Consumer sentiment has also cooled. Expenditure on consumer spending fell by 0.6% in January and only increased by 0.1% in February. The consumer confidence index has been declining continuously this year, hitting its lowest point since 2022. The consumer expectations index reached its lowest level in 12 years. Consequently, consumer-related stocks in footwear, clothing, and luxury goods fell nearly 20% in March, according to WP.
◇ Investment funds leaving the U.S., flowing into Europe and gold
As a result, investors are pulling out of U.S. tech stocks and moving into safe assets like gold. According to the WSJ, a March global fund manager survey by Bank of America showed that the number of investors reducing their holdings in U.S. stocks reached an all-time high. Meanwhile, gold prices have risen by 19% this year. According to the Associated Press (AP), the international gold price briefly surged to $3,160 per ounce, setting a new record.

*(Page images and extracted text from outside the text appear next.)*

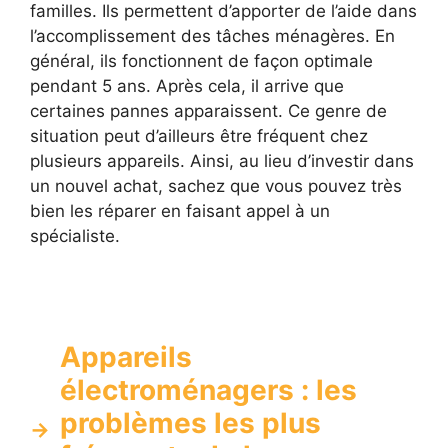
familles. Ils permettent d’apporter de l’aide dans
l’accomplissement des tâches ménagères. En
général, ils fonctionnent de façon optimale
pendant 5 ans. Après cela, il arrive que
certaines pannes apparaissent. Ce genre de
situation peut d’ailleurs être fréquent chez
plusieurs appareils. Ainsi, au lieu d’investir dans
un nouvel achat, sachez que vous pouvez très
bien les réparer en faisant appel à un
spécialiste.
Appareils
électroménagers : les
problèmes les plus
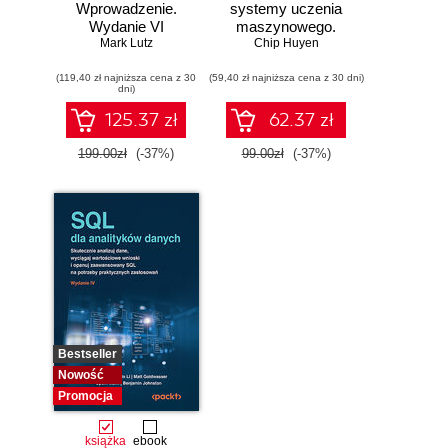
Wprowadzenie.
systemy uczenia
Wydanie VI
maszynowego.
Mark Lutz
Chip Huyen
Iteracyjne
tworzenie aplikacji
(119,40 zł najniższa cena z 30
(59,40 zł najniższa cena z 30 dni)
gotowych do pracy
dni)
125.37 zł
62.37 zł
199.00zł
(-37%)
99.00zł
(-37%)
Bestseller
Nowość
Promocja
książka
ebook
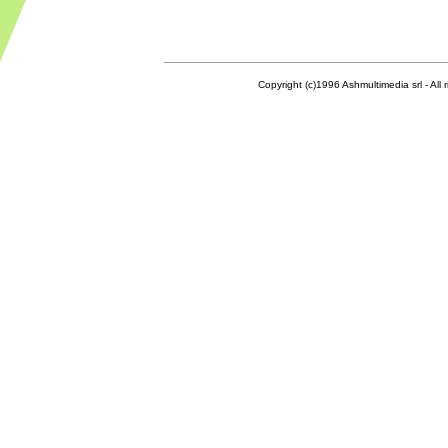
Copyright (c)1996 Ashmultimedia srl - All right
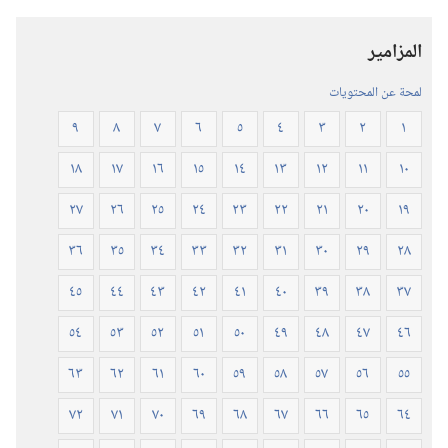
للكتاب
المقدس
المزامير
(‏الطبعة
المنقحة
لمحة عن المحتويات
٢٠١٩)‏
٩
٨
٧
٦
٥
٤
٣
٢
١
١٨
١٧
١٦
١٥
١٤
١٣
١٢
١١
١٠
٢٧
٢٦
٢٥
٢٤
٢٣
٢٢
٢١
٢٠
١٩
٣٦
٣٥
٣٤
٣٣
٣٢
٣١
٣٠
٢٩
٢٨
٤٥
٤٤
٤٣
٤٢
٤١
٤٠
٣٩
٣٨
٣٧
٥٤
٥٣
٥٢
٥١
٥٠
٤٩
٤٨
٤٧
٤٦
٦٣
٦٢
٦١
٦٠
٥٩
٥٨
٥٧
٥٦
٥٥
٧٢
٧١
٧٠
٦٩
٦٨
٦٧
٦٦
٦٥
٦٤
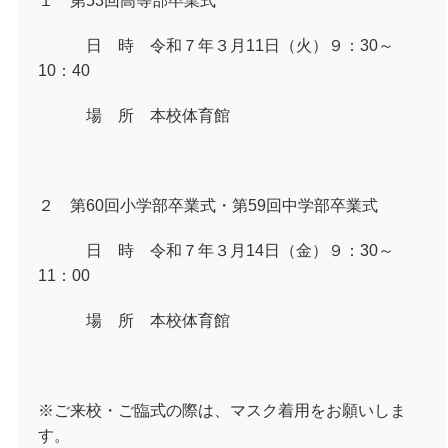
１ 第
53
回高等部卒業式
日 時 令和７年３月
11
日（火）９：
30
～
10
：
40
場 所 本校体育館
２ 第
60
回小学部卒業式・第
59
回中学部卒業式
日 時 令和７年３月
14
日（金）９：
30
～
11
：
00
場 所 本校体育館
※ご来校・ご臨式の際は、マスク着用をお願いしま
す。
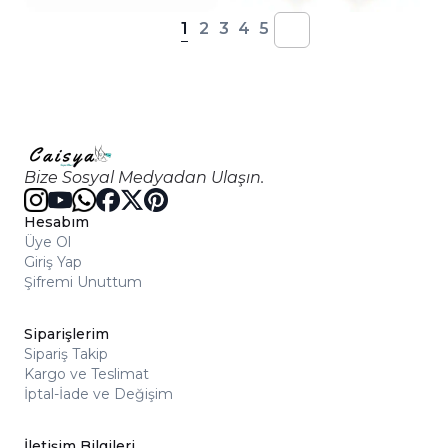
1
2
3
4
5
Bize Sosyal Medyadan Ulaşın.
Hesabım
Üye Ol
Giriş Yap
Şifremi Unuttum
Siparişlerim
Sipariş Takip
Kargo ve Teslimat
İptal-İade ve Değişim
İletişim Bilgileri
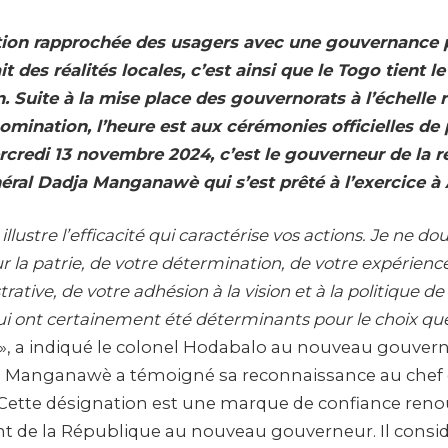
tion rapprochée des usagers avec une gouvernance 
it des réalités locales, c’est ainsi que le Togo tient le
 Suite à la mise place des gouvernorats à l’échelle r
omination, l’heure est aux cérémonies officielles de 
credi 13 novembre 2024, c’est le gouverneur de la r
néral Dadja Manganawè qui s’est prêté à l’exercice 
illustre l’efficacité qui caractérise vos actions. Je ne d
 la patrie, de votre détermination, de votre expérienc
rative, de votre adhésion à la vision et à la politique
ui ont certainement été déterminants pour le choix que 
», a indiqué le colonel Hodabalo au nouveau gouvern
a Manganawè a témoigné sa reconnaissance au chef d
Cette désignation est une marque de confiance renou
nt de la République au nouveau gouverneur. Il consid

Overseas markets, including Europe, are also becoming alternatives. The STOXX Europe 600 index has outperformed the S&P 500 by 9.8 percentage points this year, marking the largest margin since 2015. Notably, European defense stocks, such as Rheinmetall in Germany and Thales in France, have seen their stock prices more than double and increase by over 77%, respectively. This is due to European countries strengthening their self-defense capabilities in response to the ongoing difficulties in the Russia-Ukraine ceasefire.
John Porter, Chief Investment Officer (CIO) of Newton Investment, told the WSJ, "Undervalued European stocks could become the most attractive investment destinations over the next 2 to 3 years," adding, "There are more reasons than simply being inexpensive."